I’ve written previously about how machine learning can be valuable in helping us find interesting avenues for research and exploration, with early forays into this field already happening in medicine.
A recent paper highlights how the approach should not be confined to medicine, with researchers highlighting its possible application in materials science.
“What we’ve done is show that, starting with a relatively small data set of well-controlled experiments, it is possible to iteratively guide subsequent experiments toward finding the material with the desired target,” the authors say.
They suggest that materials science has typically been driven by intuition, with experimentation largely a case of trial and error. As things get more complex however, the number of combinatorial possibilities makes this approach far from optimal.
The researchers attempted to provide some computational support, with machine learning deployed to bring the algorithm rapidly up to speed. This process allowed a framework to be developed that helped to guide the next wave of experiments to be undertaken in the search for a new shape-memory alloy with low thermal hysteresis, which have a wide range of possible applications.

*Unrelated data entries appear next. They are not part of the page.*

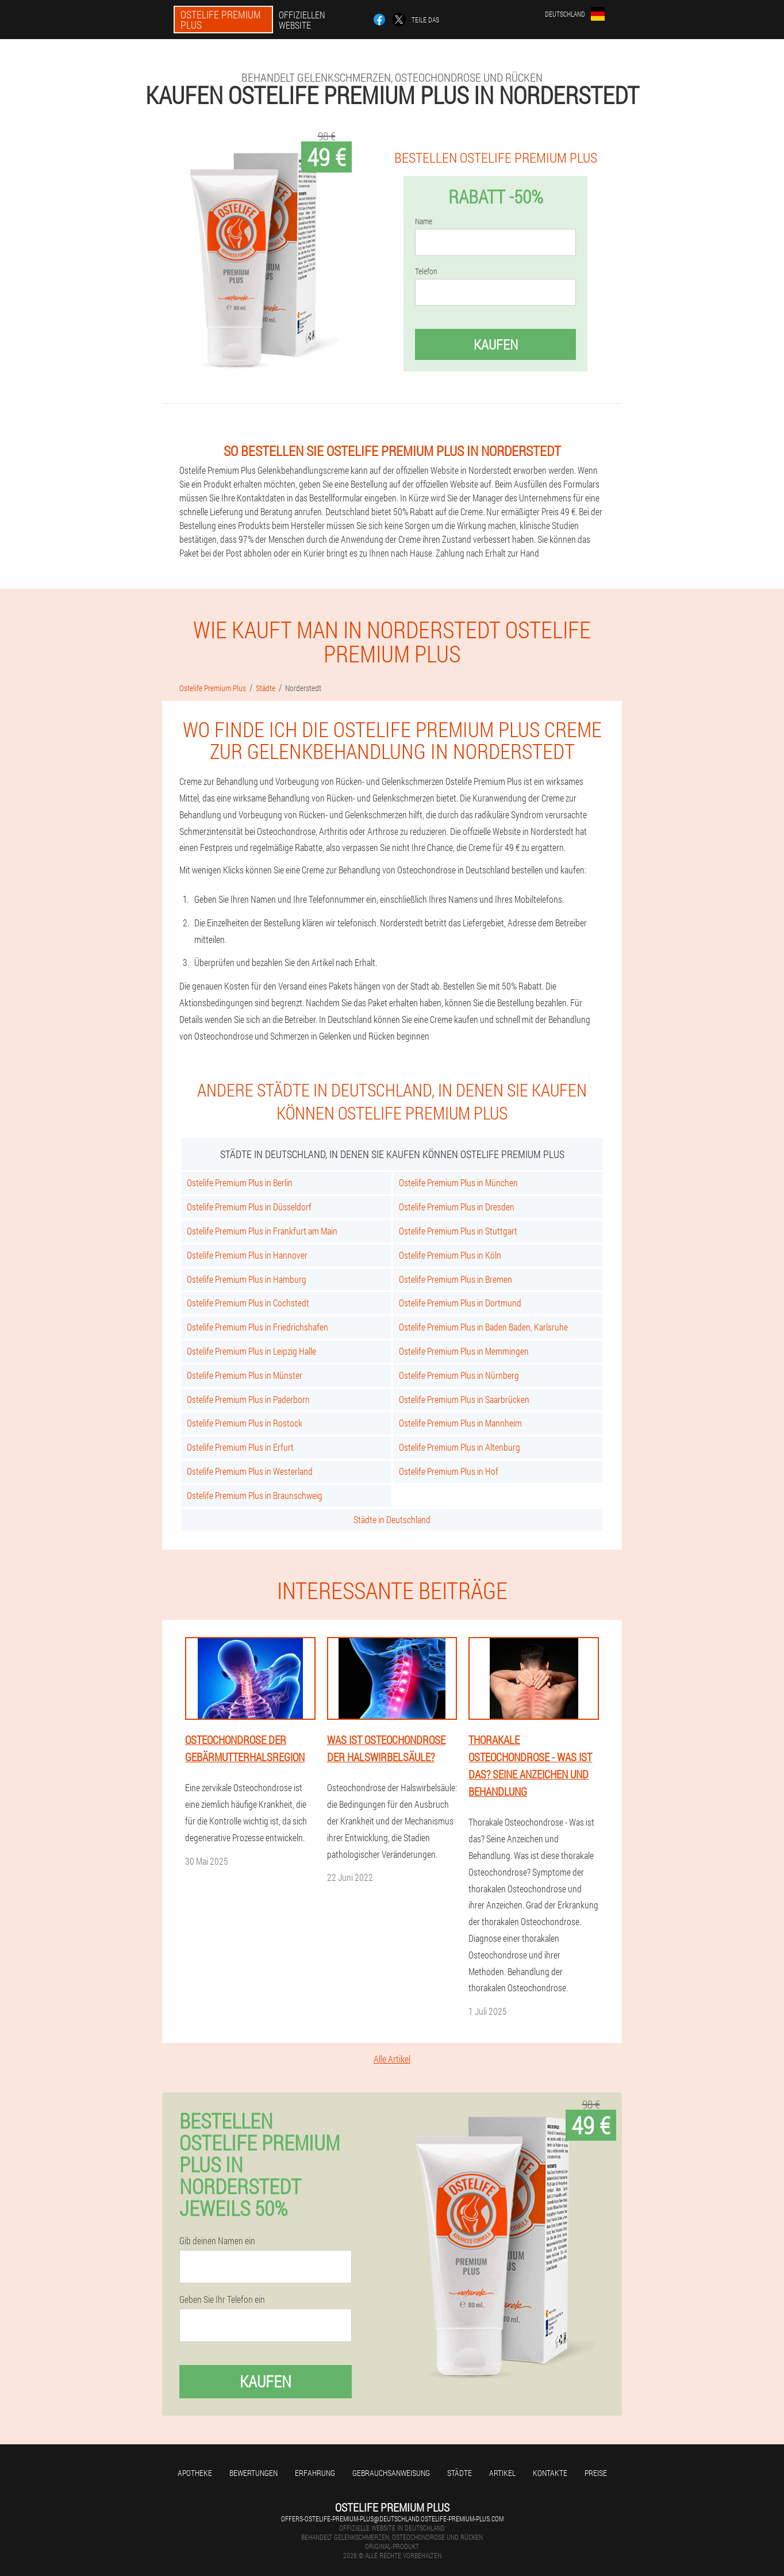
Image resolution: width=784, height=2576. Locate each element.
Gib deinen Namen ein (217, 2240)
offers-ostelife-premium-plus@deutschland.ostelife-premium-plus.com (392, 2518)
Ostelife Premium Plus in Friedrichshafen (257, 1327)
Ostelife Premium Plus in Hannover (247, 1255)
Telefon (426, 271)
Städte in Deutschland (392, 1519)
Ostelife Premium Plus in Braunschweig (254, 1495)
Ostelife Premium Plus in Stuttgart (458, 1231)
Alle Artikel (392, 2059)
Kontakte (550, 2472)
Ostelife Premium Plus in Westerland (250, 1471)
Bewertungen (253, 2472)
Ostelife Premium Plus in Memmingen (464, 1351)
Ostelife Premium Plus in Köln (450, 1255)
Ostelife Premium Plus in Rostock (244, 1423)
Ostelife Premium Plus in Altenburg (459, 1447)
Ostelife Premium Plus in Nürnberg (459, 1375)
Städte (459, 2472)
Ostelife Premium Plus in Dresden (456, 1207)
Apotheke (195, 2472)
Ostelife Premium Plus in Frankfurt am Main (262, 1231)
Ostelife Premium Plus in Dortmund (460, 1303)
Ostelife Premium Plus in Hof (448, 1471)
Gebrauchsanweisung (391, 2472)
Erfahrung (315, 2472)
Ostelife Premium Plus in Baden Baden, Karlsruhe (483, 1327)
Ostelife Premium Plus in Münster (244, 1375)
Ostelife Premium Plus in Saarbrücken (464, 1399)
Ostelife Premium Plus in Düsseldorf (249, 1207)
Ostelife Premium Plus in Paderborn (248, 1399)
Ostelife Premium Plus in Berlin (240, 1182)
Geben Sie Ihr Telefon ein (222, 2299)
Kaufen (496, 344)
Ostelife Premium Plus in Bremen (455, 1279)
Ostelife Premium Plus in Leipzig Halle (251, 1351)
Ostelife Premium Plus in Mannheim (460, 1423)
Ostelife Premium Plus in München (458, 1182)
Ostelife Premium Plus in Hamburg (246, 1279)
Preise (596, 2472)
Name (423, 221)
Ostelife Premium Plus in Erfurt (240, 1447)
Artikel (502, 2472)
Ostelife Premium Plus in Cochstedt (248, 1303)
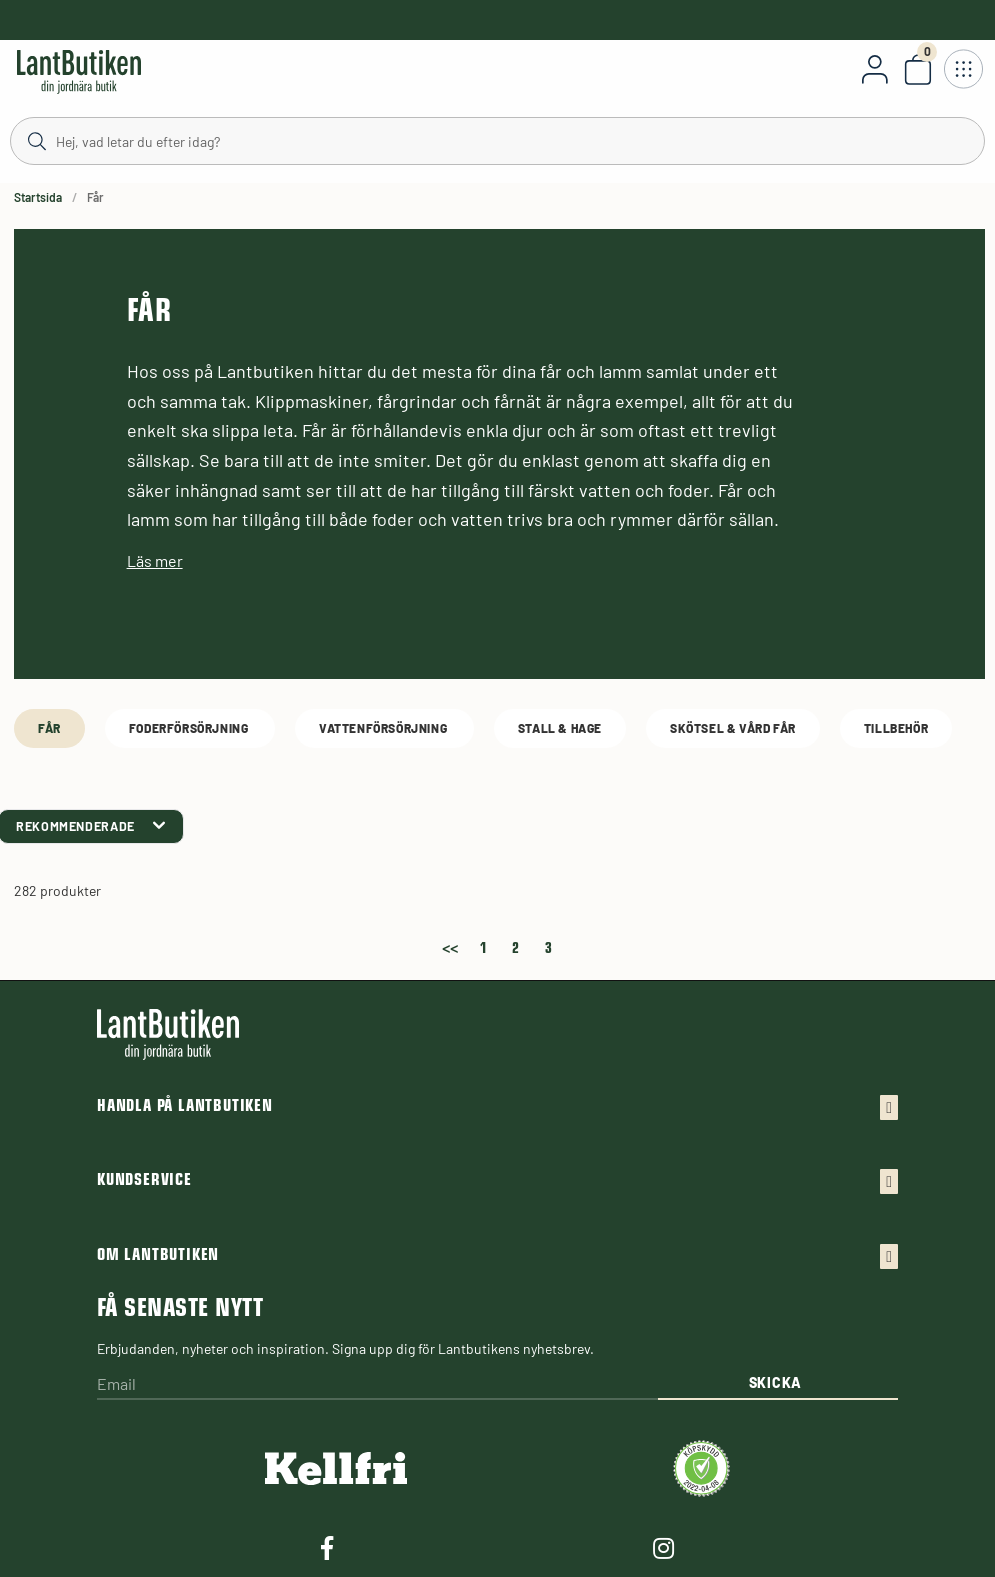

“The goal is to cut in half the time and cost of bringing materials to market,” they say. “What we have demonstrated is a data-driven framework built on the foundations of machine learning and design that can lead to discovering new materials with targeted properties much faster than before.”
Whilst such a machine learning based approach has seen traction in other fields, it’s believed to be one of the first attempts to use such a method in materials science.
Attempts thus far have largely focused on brute force examinations of databases. The team believe, however, that the interplay between structural, chemical, and microstructural degrees of freedom presents too much complexity to be handled effectively by current tools. What’s more, the experiments that are done tend to offer little feedback to guide future research.
The team suggest that their method can be applied to any materials class, or indeed any target property, which could prove crucial when complexity ramps up.